Your assignment
Below are the records. List every line holding the word "запобігання".

Data section Block Start

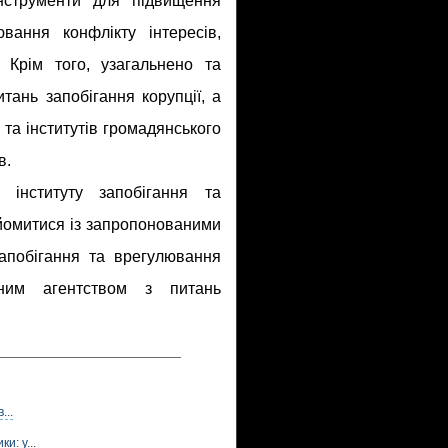
інструменти для підвищення
вання конфлікту інтересів,
Крім того, узагальнено та
тань запобігання корупції, а
та інститутів громадянського
в.
 інституту запобігання та
йомитися із запропонованими
апобігання та врегулювання
ьним агентством з питань
...
и: у...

Data section Block End

Answer to the problem
тань запобігання корупції, а
 інституту запобігання та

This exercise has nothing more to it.